Former LCO scholar-in-residence plans series of follow-up workshops

More than 15 years spent representing writers, producers, newspapers, magazines, book publishers, broadcasters and electronic media and Brian Rogers is still touched by the stories of Canadian journalists trying to do their jobs in the face of a legal system that doesn’t always protect them.

“The reality is that a promise to a source could mean jail,” says the constitutional law specialist and adjunct professor of media law at Ryerson University.“

Rogers speaks both from experience and as a participant in an October 14 conference on the role of free press in a democracy, co-hosted by the LCO and Osgoode Hall Law School. The day-long conference engaged investigative journalists, media lawyers, academics and students from Canada, the United States and United Kingston in topics such as defamation, access to information, media accountability and journalist-source privilege. Each session was led by notable speakers and moderators in the field, including Rogers, CBC Radio’s Anna Maria Tremonti, Toronto Star reporter Robert Cribb and Daniel Henry, senior legal counsel for the CBC.

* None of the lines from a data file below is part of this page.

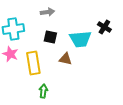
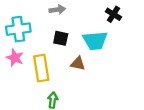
black cross: (104, 27) -> (113, 14), moved

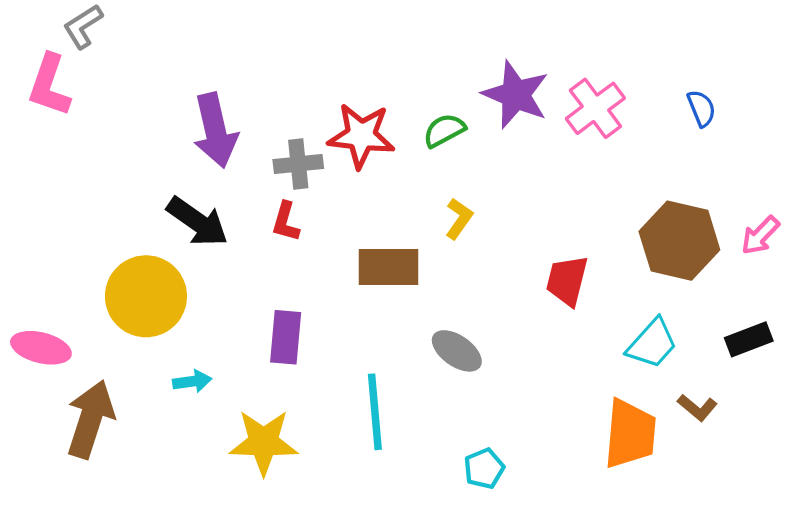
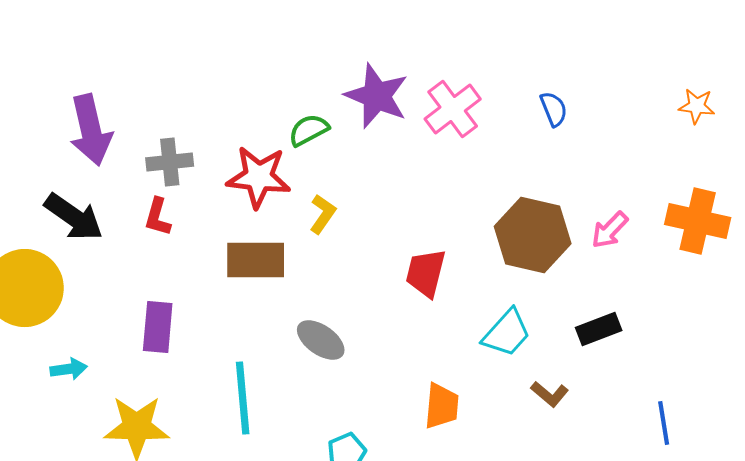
red star: (361, 136) -> (259, 177), moved
orange trapezoid: (630, 434) -> (442, 406), moved, size x0.7

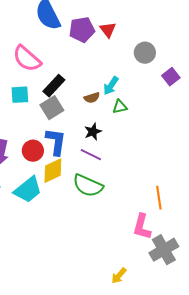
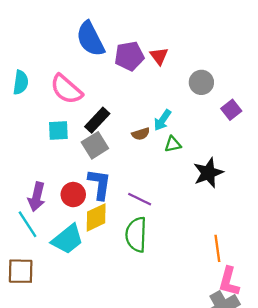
black star: (93, 132) -> (208, 173), moved, size x1.5
green semicircle: (88, 186) -> (136, 235), turned 68
pink L-shape: (142, 227) -> (229, 281), moved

“We started to grapple with some pretty tough issues,” says Jamie Cameron, conference organizer and an Osgoode professor who devoted the last six months to a LCO-supported research project on news gathering and freedom of the press. Drawing on two recent Supreme Court decisions, Cameron continues to analyze the importance of journalist-source privilege and how that relationship is protected under section 2(b) of the Charter. The conference reconfirmed her commitment to carrying her studies forward.

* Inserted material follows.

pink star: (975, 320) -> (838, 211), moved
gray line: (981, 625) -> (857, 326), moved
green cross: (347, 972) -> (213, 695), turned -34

“The question of definition — what is a journalist? — is on everyone’s mind and at the heart of laws around defamation, who can claim a privilege and the consequences for accessing information.”

Rogers points to journalist shield laws in the United States and a recent report written under the direction of retired CBC journalist, Université de Laval professor and conference panelist Dominque Payette. Payette’s controversial report calls for a proposed law creating a status of ‘professional journalist’ that includes certain privileges such as front-of-the-line service for access to information requests.

Drawing on this information and with the help of a series of workshops tentatively planned for 2012, Cameron plans to explore the matter of definition and to create an outline for a journalist shield law in Canada. Ultimately, she hopes to make recommendations for legislative reform that protect the journalist-source relationship.

“I’m strongly committed to the rights of journalists and their sources,” she says. “My tenure with the LCO and this conference were just the first steps. I want to see this have concrete ramifications in the courts.”